Une fois acquis par Kalaweit, ces hectares de forêt deviennent des espaces protégés, surveillés par des patrouilles au sol – équestres le plus souvent, afin de ne pas déranger les animaux sauvages – et aériennes, en paramoteur.
Les animaux qui vivent à l’intérieur de ces espaces ne peuvent être tués et le bois ne peut être coupé. Leur habitat est donc parfaitement préservé. Kalaweit a ainsi créé quatre réserves :
- la réserve Supayang : 374,8 hectares à Sumatra ;
- la réserve Pararawen : 305,5 hectares à Bornéo ;
- la réserve Magkolisoi : 16 hectares acquis à Bornéo en 2017 ;
- la réserve Dulan : 320 hectares acquis en 2019 sur l’île de Bornéo.
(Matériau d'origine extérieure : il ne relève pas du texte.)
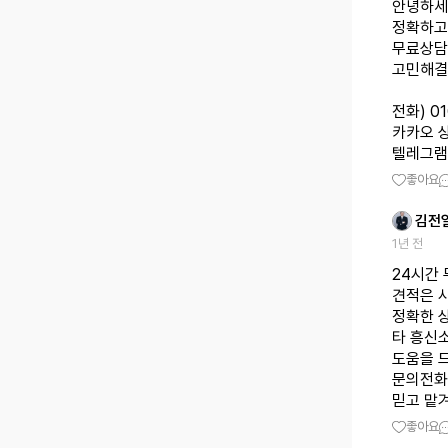
안녕하세
정확하고
무료상담
고민해결
전화) 0
카카오 상
텔레그램 상
좋아요
김전
1년 전
24시간
견적은 
정확한 
타 흥신
도움을 
문의전화는
믿고 맡
좋아요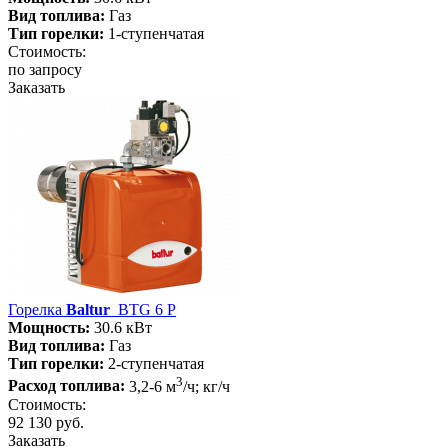
Вид топлива:
Газ
Тип горелки:
1-ступенчатая
Стоимость:
по запросу
Заказать
Горелка
Baltur
BTG 6 P
Мощность:
30.6 кВт
Вид топлива:
Газ
Тип горелки:
2-ступенчатая
3
Расход топлива:
3,2-6 м
/ч; кг/ч
Стоимость:
92 130 руб.
Заказать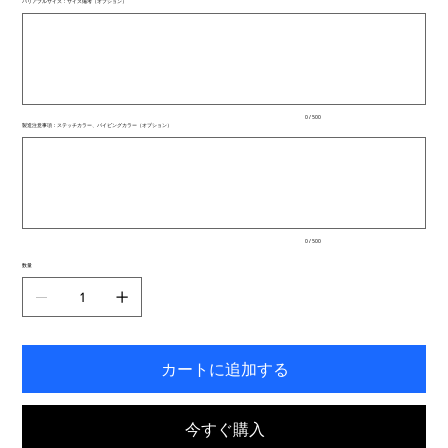
バリアブルサイズ：サイズ備考（オプション）
最
大
500
文
字
ま
で
入
0 / 500
力
製造注意事項：ステッチカラー、パイピングカラー（オプション）
で
最
き
大
ま
500
文
す。
字
ま
で
入
0 / 500
力
で
数量
き
ま
す。
カートに追加する
今すぐ購入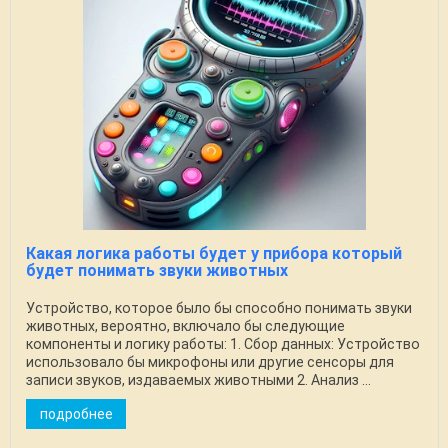
Какая логика работы будет у прибора который
будет понимать звуки животных
Устройство, которое было бы способно понимать звуки
животных, вероятно, включало бы следующие
компоненты и логику работы: 1. Сбор данных: Устройство
использовало бы микрофоны или другие сенсоры для
записи звуков, издаваемых животными 2. Анализ ...
подробнее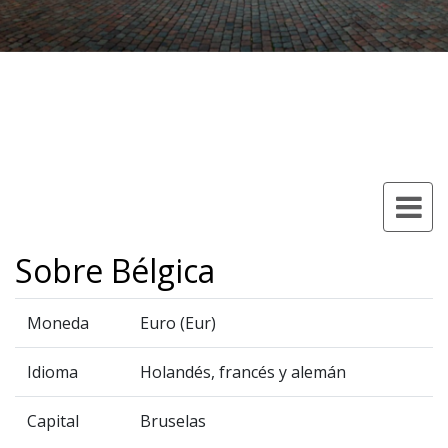
Sobre Bélgica
Moneda
Euro (Eur)
Idioma
Holandés, francés y alemán
Capital
Bruselas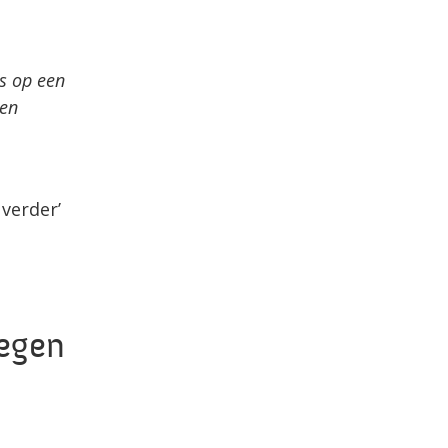
as op een
 en
verder’
oegen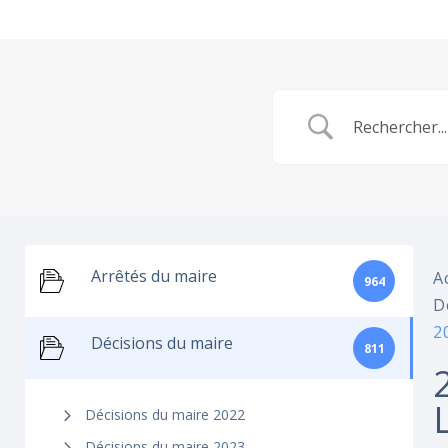
Arrêtés du maire
A
964
D
2
Décisions du maire
811
Décisions du maire 2022
Décisions du maire 2023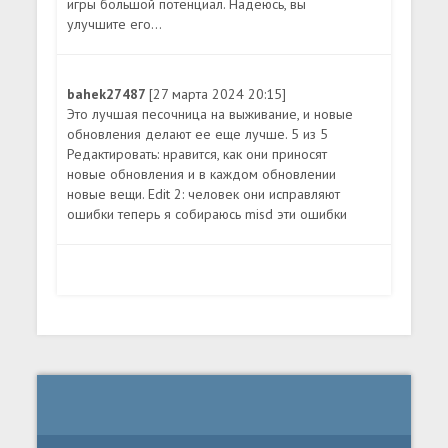
игры большой потенциал. Надеюсь, вы
улучшите его...
bahek27487
[27 марта 2024 20:15]
Это лучшая песочница на выживание, и новые
обновления делают ее еще лучше. 5 из 5
Редактировать: нравится, как они приносят
новые обновления и в каждом обновлении
новые вещи. Edit 2: человек они исправляют
ошибки теперь я собираюсь misd эти ошибки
La déforestation en Indonésie

Dans la province de Kalimantan, à Bornéo.
Chanee l’assure, pour sauver la biodiversité, il faut du concret. En achetant des parcelles de forêt qu’elle transforme en zone protégée, l’association crée des sanctuaires dans lesquels les animaux peuvent continuer de vivre sans risquer de voir leur habitat détruit.
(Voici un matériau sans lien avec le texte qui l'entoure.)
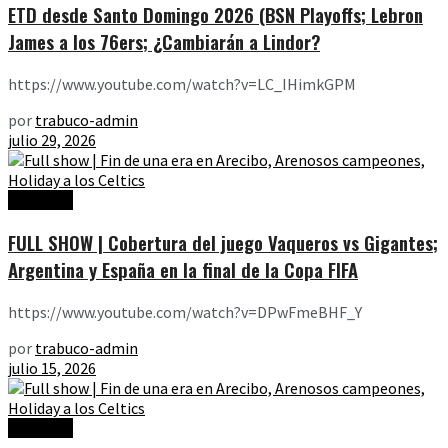
ETD desde Santo Domingo 2026 (BSN Playoffs; Lebron
James a los 76ers; ¿Cambiarán a Lindor?
https://www.youtube.com/watch?v=LC_IHimkGPM
por
trabuco-admin
julio 29, 2026
Ediciones
FULL SHOW | Cobertura del juego Vaqueros vs Gigantes;
Argentina y España en la final de la Copa FIFA
https://www.youtube.com/watch?v=DPwFmeBHF_Y
por
trabuco-admin
julio 15, 2026
Ediciones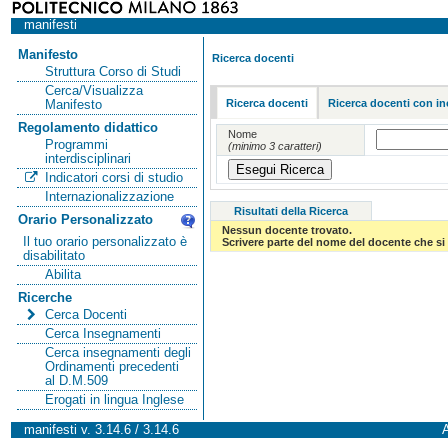
manifesti
Manifesto
Ricerca docenti
Struttura Corso di Studi
Cerca/Visualizza
Ricerca docenti
Ricerca docenti con in
Manifesto
Regolamento didattico
Nome
Programmi
(minimo 3 caratteri)
interdisciplinari
Indicatori corsi di studio
Internazionalizzazione
Risultati della Ricerca
Orario Personalizzato
Nessun docente trovato.
Il tuo orario personalizzato è
Scrivere parte del nome del docente che si 
disabilitato
Abilita
Ricerche
Cerca Docenti
Cerca Insegnamenti
Cerca insegnamenti degli
Ordinamenti precedenti
al D.M.509
Erogati in lingua Inglese
manifesti v. 3.14.6 / 3.14.6
A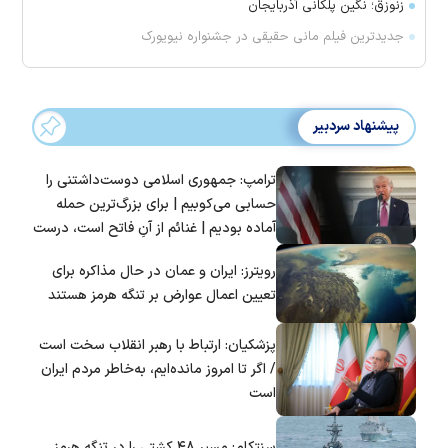
زنوزق؛ نگین پلکانی آذربایجان
جدیدترین فیلم مانی حقیقی در جشنواره نیویورک
پیشنهاد سردبیر
ترامپ: جمهوری اسلامی دوست‌داشتنی را
حسابی می‌کوبیم | برای بزرگ‌ترین حمله
آماده بودیم | غنائم از آنِ فاتح است، درست
است؟
رویترز: ایران و عمان در حال مذاکره برای
تعیین اعمال عوارض بر تنگه هرمز هستند
پزشکیان: ارتباط با رهبر انقلاب سخت است
/ اگر تا امروز مانده‌ایم، به‌خاطر مردم ایران
است
سنتکام: مسیر ۴۸ کشتی را در تنگه هرمز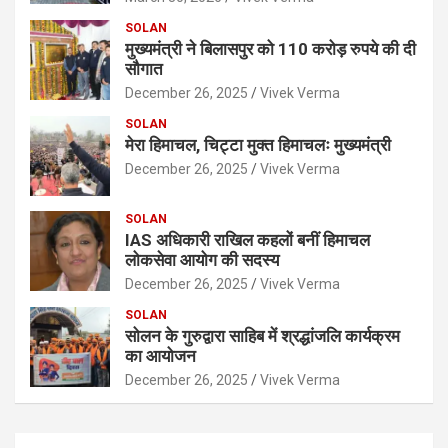
SOLAN
मुख्यमंत्री ने बिलासपुर को 110 करोड़ रुपये की दी
सौगात
December 26, 2025
Vivek Verma
SOLAN
मेरा हिमाचल, चिट्टा मुक्त हिमाचलः मुख्यमंत्री
December 26, 2025
Vivek Verma
SOLAN
IAS अधिकारी राखिल कहलों बनीं हिमाचल
लोकसेवा आयोग की सदस्य
December 26, 2025
Vivek Verma
SOLAN
सोलन के गुरुद्वारा साहिब में श्रद्धांजलि कार्यक्रम
का आयोजन
December 26, 2025
Vivek Verma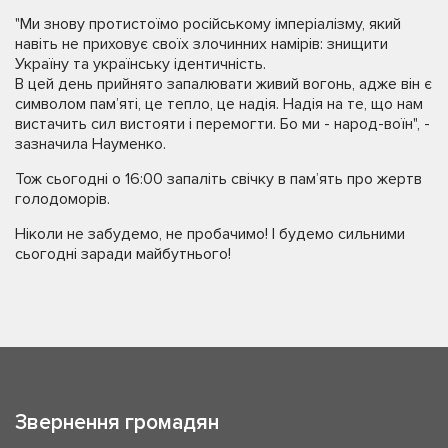
"Ми знову протистоїмо російському імперіалізму, який
навіть не приховує своїх злочинних намірів: знищити
Україну та українську ідентичність.
В цей день прийнято запалювати живий вогонь, адже він є
символом памʼяті, це тепло, це надія. Надія на те, що нам
вистачить сил вистояти і перемогти. Бо ми - народ-воїн", -
зазначила Науменко.
Тож сьогодні о 16:00 запаліть свічку в пам’ять про жертв
голодоморів.
Ніколи не забудемо, не пробачимо! І будемо сильними
сьогодні заради майбутнього!
Звернення громадян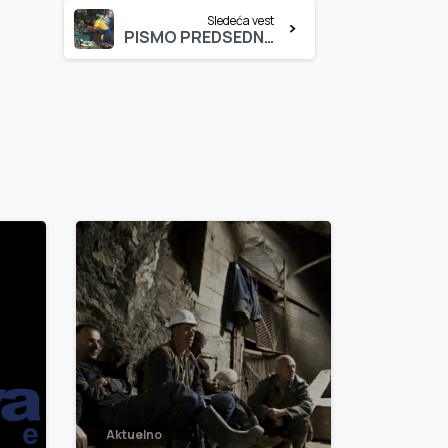
Sledeća vest
PISMO PREDSEDNICI VLADE
3
0
3
0
Aktuelno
Car la déforestation est le principal fléau qui pèse sur ces espèces. En Indonésie, elle a atteint des records ces dernières décennies, en particulier sur les îles de Sumatra et Bornéo, où la forêt primaire était jusqu’alors encore prépondérante. Sur la seule île de Bornéo, 18,7 millions d’hectares de forêt primaire ont disparu entre 1973 et 2015, sur les 55 millions d’hectares qui existaient initialement.
En cause, l’huile de palme qui arrive en tête des industries les plus responsables de la déforestation en Indonésie, devant l’exploitation du bois, la papeterie et l’extraction de charbon.
« Cela fait maintenant 21 ans que je vis en Indonésie. Pendant tout ce temps, j’ai vu de mes propres yeux Bornéo être défigurée par l’industrie de l’huile de palme », regrette Chanee. Une situation dramatique qui a empiré cet été avec les violents incendies qui ont ravagé l’île, mais dont les médias internationaux ont beaucoup moins parlé que les feux en Amazonie.
La cause de ces incendies : des pratiques irresponsables pour convertir le plus rapidement possible la forêt en terres cultivables en la brûlant. Si cette année les feux ont empiré, décuplés par le phénomène météorologique El Niño comme en 2015, ils se produisent hélas régulièrement.